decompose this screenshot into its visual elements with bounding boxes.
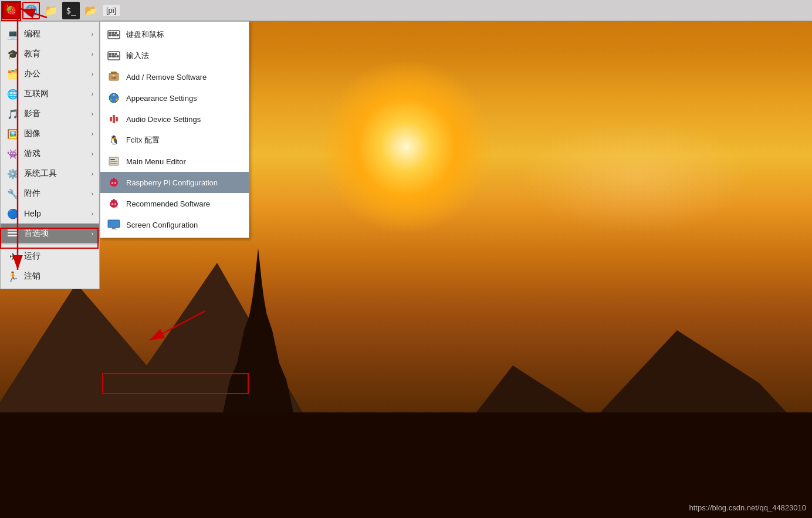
svg-rect-9: [117, 35, 119, 36]
run-icon: ✈: [6, 250, 19, 263]
svg-rect-5: [112, 32, 114, 33]
submenu-input-method[interactable]: 输入法: [100, 45, 249, 66]
internet-icon: 🌐: [6, 87, 19, 100]
submenu-add-remove-software[interactable]: 📦 Add / Remove Software: [100, 66, 249, 87]
svg-rect-1: [8, 232, 18, 233]
svg-text:📦: 📦: [111, 74, 117, 80]
svg-rect-4: [109, 32, 111, 33]
menu-item-internet[interactable]: 🌐 互联网 ›: [1, 84, 99, 104]
svg-rect-8: [112, 35, 116, 36]
menu-item-help[interactable]: 🔵 Help ›: [1, 204, 99, 224]
arrow-icon: ›: [92, 31, 93, 38]
fcitx-icon: 🐧: [107, 134, 120, 147]
help-icon: 🔵: [6, 207, 19, 220]
svg-rect-16: [117, 56, 119, 57]
svg-point-35: [110, 181, 112, 182]
logout-icon: 🏃: [6, 270, 19, 283]
svg-rect-25: [113, 115, 115, 123]
svg-rect-15: [112, 56, 116, 57]
svg-point-36: [116, 181, 118, 182]
arrow-icon: ›: [92, 211, 93, 217]
arrow-icon: ›: [92, 231, 93, 237]
path-label: [pi]: [102, 4, 120, 16]
svg-point-22: [116, 99, 118, 101]
office-icon: 🗂️: [6, 67, 19, 80]
sun-glow: [318, 59, 494, 235]
input-method-icon: [107, 49, 120, 62]
menu-item-logout[interactable]: 🏃 注销: [1, 266, 99, 286]
arrow-icon: ›: [92, 91, 93, 97]
software-icon: 📦: [107, 70, 120, 83]
svg-rect-46: [112, 228, 116, 229]
svg-rect-2: [8, 235, 18, 236]
arrow-icon: ›: [92, 71, 93, 77]
folder-button[interactable]: 📁: [42, 2, 60, 19]
main-menu: 💻 编程 › 🎓 教育 › 🗂️ 办公 › 🌐 互联网 › 🎵 影音 › 🖼️ …: [0, 21, 100, 289]
menu-item-media[interactable]: 🎵 影音 ›: [1, 104, 99, 124]
globe-button[interactable]: 🌐: [22, 2, 40, 19]
menu-item-preferences[interactable]: 首选项 ›: [1, 224, 99, 243]
svg-rect-11: [109, 53, 111, 55]
menu-item-games[interactable]: 👾 游戏 ›: [1, 144, 99, 164]
menu-item-image[interactable]: 🖼️ 图像 ›: [1, 124, 99, 144]
menu-item-system[interactable]: ⚙️ 系统工具 ›: [1, 164, 99, 184]
menu-item-education[interactable]: 🎓 教育 ›: [1, 44, 99, 64]
svg-rect-24: [110, 117, 112, 121]
arrow-icon: ›: [92, 191, 93, 197]
submenu-fcitx[interactable]: 🐧 Fcitx 配置: [100, 130, 249, 151]
system-icon: ⚙️: [6, 167, 19, 180]
svg-rect-45: [108, 220, 120, 228]
terminal-button[interactable]: $_: [62, 2, 80, 19]
media-icon: 🎵: [6, 107, 19, 120]
programming-icon: 💻: [6, 28, 19, 40]
arrow-icon: ›: [92, 131, 93, 137]
raspberry-config-icon: [107, 176, 120, 189]
submenu-appearance-settings[interactable]: Appearance Settings: [100, 87, 249, 109]
submenu-keyboard-mouse[interactable]: 键盘和鼠标: [100, 24, 249, 45]
menu-divider: [1, 245, 99, 245]
image-icon: 🖼️: [6, 127, 19, 140]
svg-point-42: [113, 199, 115, 201]
appearance-icon: [107, 92, 120, 104]
svg-point-43: [111, 203, 113, 205]
preferences-submenu: 键盘和鼠标 输入法 📦 Add / Remove Software: [100, 21, 249, 238]
screen-icon: [107, 218, 120, 231]
submenu-audio-device[interactable]: Audio Device Settings: [100, 109, 249, 130]
ground: [0, 412, 812, 518]
watermark: https://blog.csdn.net/qq_44823010: [689, 503, 807, 512]
recommended-icon: [107, 197, 120, 210]
menu-item-accessories[interactable]: 🔧 附件 ›: [1, 184, 99, 204]
svg-rect-7: [109, 35, 111, 36]
svg-rect-47: [111, 229, 117, 229]
arrow-icon: ›: [92, 51, 93, 57]
svg-rect-13: [115, 53, 117, 55]
arrow-icon: ›: [92, 171, 93, 177]
svg-rect-12: [112, 53, 114, 55]
svg-rect-18: [111, 72, 117, 74]
submenu-recommended-software[interactable]: Recommended Software: [100, 193, 249, 214]
arrow-icon: ›: [92, 151, 93, 157]
svg-point-38: [114, 182, 116, 184]
keyboard-icon: [107, 28, 120, 41]
svg-point-23: [110, 99, 112, 101]
svg-point-39: [110, 201, 118, 208]
accessories-icon: 🔧: [6, 187, 19, 200]
svg-point-44: [114, 203, 116, 205]
svg-rect-6: [115, 32, 117, 33]
submenu-screen-config[interactable]: Screen Configuration: [100, 214, 249, 235]
menu-item-run[interactable]: ✈ 运行: [1, 246, 99, 266]
audio-icon: [107, 113, 120, 126]
svg-point-37: [111, 182, 113, 184]
svg-point-34: [113, 178, 115, 180]
svg-rect-30: [110, 163, 117, 164]
submenu-raspberry-pi-config[interactable]: Raspberry Pi Configuration: [100, 172, 249, 193]
svg-rect-0: [8, 229, 18, 231]
menu-item-programming[interactable]: 💻 编程 ›: [1, 24, 99, 44]
svg-rect-28: [110, 159, 115, 160]
folder2-button[interactable]: 📂: [82, 2, 100, 19]
clouds: [519, 117, 753, 235]
menu-item-office[interactable]: 🗂️ 办公 ›: [1, 64, 99, 84]
raspberry-menu-button[interactable]: 🍓: [2, 2, 20, 19]
menu-editor-icon: [107, 155, 120, 168]
submenu-main-menu-editor[interactable]: Main Menu Editor: [100, 151, 249, 172]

· · · · ·

◆ WHAT YOU HAVE TO DO ◆
Omitting all pictures, give the preceding listing again exactly.

◆ SOLUTION TO THIS TASK ◆
decompose this screenshot into its visual elements with bounding boxes.
svg-rect-9: [117, 35, 119, 36]
run-icon: ✈: [6, 250, 19, 263]
svg-rect-5: [112, 32, 114, 33]
submenu-input-method[interactable]: 输入法: [100, 45, 249, 66]
internet-icon: 🌐: [6, 87, 19, 100]
submenu-add-remove-software[interactable]: 📦 Add / Remove Software: [100, 66, 249, 87]
svg-rect-1: [8, 232, 18, 233]
svg-text:📦: 📦: [111, 74, 117, 80]
svg-rect-4: [109, 32, 111, 33]
menu-item-internet[interactable]: 🌐 互联网 ›: [1, 84, 99, 104]
svg-rect-8: [112, 35, 116, 36]
menu-item-help[interactable]: 🔵 Help ›: [1, 204, 99, 224]
arrow-icon: ›: [92, 31, 93, 38]
fcitx-icon: 🐧: [107, 134, 120, 147]
help-icon: 🔵: [6, 207, 19, 220]
svg-rect-16: [117, 56, 119, 57]
svg-point-35: [110, 181, 112, 182]
logout-icon: 🏃: [6, 270, 19, 283]
svg-rect-25: [113, 115, 115, 123]
svg-rect-15: [112, 56, 116, 57]
svg-point-36: [116, 181, 118, 182]
arrow-icon: ›: [92, 211, 93, 217]
arrow-icon: ›: [92, 231, 93, 237]
path-label: [pi]: [102, 4, 120, 16]
svg-point-22: [116, 99, 118, 101]
office-icon: 🗂️: [6, 67, 19, 80]
sun-glow: [318, 59, 494, 235]
input-method-icon: [107, 49, 120, 62]
menu-item-logout[interactable]: 🏃 注销: [1, 266, 99, 286]
arrow-icon: ›: [92, 91, 93, 97]
software-icon: 📦: [107, 70, 120, 83]
svg-rect-46: [112, 228, 116, 229]
svg-rect-2: [8, 235, 18, 236]
arrow-icon: ›: [92, 71, 93, 77]
folder-button[interactable]: 📁: [42, 2, 60, 19]
main-menu: 💻 编程 › 🎓 教育 › 🗂️ 办公 › 🌐 互联网 › 🎵 影音 › 🖼️ …: [0, 21, 100, 289]
menu-item-media[interactable]: 🎵 影音 ›: [1, 104, 99, 124]
globe-button[interactable]: 🌐: [22, 2, 40, 19]
menu-item-preferences[interactable]: 首选项 ›: [1, 224, 99, 243]
svg-rect-11: [109, 53, 111, 55]
menu-item-games[interactable]: 👾 游戏 ›: [1, 144, 99, 164]
menu-item-image[interactable]: 🖼️ 图像 ›: [1, 124, 99, 144]
menu-item-system[interactable]: ⚙️ 系统工具 ›: [1, 164, 99, 184]
menu-item-education[interactable]: 🎓 教育 ›: [1, 44, 99, 64]
svg-rect-24: [110, 117, 112, 121]
arrow-icon: ›: [92, 191, 93, 197]
submenu-fcitx[interactable]: 🐧 Fcitx 配置: [100, 130, 249, 151]
system-icon: ⚙️: [6, 167, 19, 180]
svg-rect-45: [108, 220, 120, 228]
terminal-button[interactable]: $_: [62, 2, 80, 19]
media-icon: 🎵: [6, 107, 19, 120]
programming-icon: 💻: [6, 28, 19, 40]
arrow-icon: ›: [92, 131, 93, 137]
raspberry-config-icon: [107, 176, 120, 189]
submenu-appearance-settings[interactable]: Appearance Settings: [100, 87, 249, 109]
submenu-keyboard-mouse[interactable]: 键盘和鼠标: [100, 24, 249, 45]
menu-divider: [1, 245, 99, 245]
image-icon: 🖼️: [6, 127, 19, 140]
svg-point-42: [113, 199, 115, 201]
appearance-icon: [107, 92, 120, 104]
svg-point-43: [111, 203, 113, 205]
preferences-submenu: 键盘和鼠标 输入法 📦 Add / Remove Software: [100, 21, 249, 238]
screen-icon: [107, 218, 120, 231]
submenu-audio-device[interactable]: Audio Device Settings: [100, 109, 249, 130]
ground: [0, 412, 812, 518]
watermark: https://blog.csdn.net/qq_44823010: [689, 503, 807, 512]
recommended-icon: [107, 197, 120, 210]
menu-item-accessories[interactable]: 🔧 附件 ›: [1, 184, 99, 204]
svg-rect-7: [109, 35, 111, 36]
svg-rect-47: [111, 229, 117, 229]
arrow-icon: ›: [92, 51, 93, 57]
svg-rect-13: [115, 53, 117, 55]
arrow-icon: ›: [92, 171, 93, 177]
svg-rect-12: [112, 53, 114, 55]
svg-rect-18: [111, 72, 117, 74]
submenu-recommended-software[interactable]: Recommended Software: [100, 193, 249, 214]
arrow-icon: ›: [92, 151, 93, 157]
svg-point-38: [114, 182, 116, 184]
keyboard-icon: [107, 28, 120, 41]
svg-point-23: [110, 99, 112, 101]
svg-point-39: [110, 201, 118, 208]
accessories-icon: 🔧: [6, 187, 19, 200]
svg-point-44: [114, 203, 116, 205]
svg-rect-6: [115, 32, 117, 33]
submenu-screen-config[interactable]: Screen Configuration: [100, 214, 249, 235]
menu-item-run[interactable]: ✈ 运行: [1, 246, 99, 266]
audio-icon: [107, 113, 120, 126]
svg-point-37: [111, 182, 113, 184]
svg-point-34: [113, 178, 115, 180]
svg-rect-30: [110, 163, 117, 164]
submenu-raspberry-pi-config[interactable]: Raspberry Pi Configuration: [100, 172, 249, 193]
svg-rect-0: [8, 229, 18, 231]
menu-item-programming[interactable]: 💻 编程 ›: [1, 24, 99, 44]
svg-rect-28: [110, 159, 115, 160]
folder2-button[interactable]: 📂: [82, 2, 100, 19]
clouds: [519, 117, 753, 235]
menu-item-office[interactable]: 🗂️ 办公 ›: [1, 64, 99, 84]
raspberry-menu-button[interactable]: 🍓: [2, 2, 20, 19]
menu-editor-icon: [107, 155, 120, 168]
submenu-main-menu-editor[interactable]: Main Menu Editor: [100, 151, 249, 172]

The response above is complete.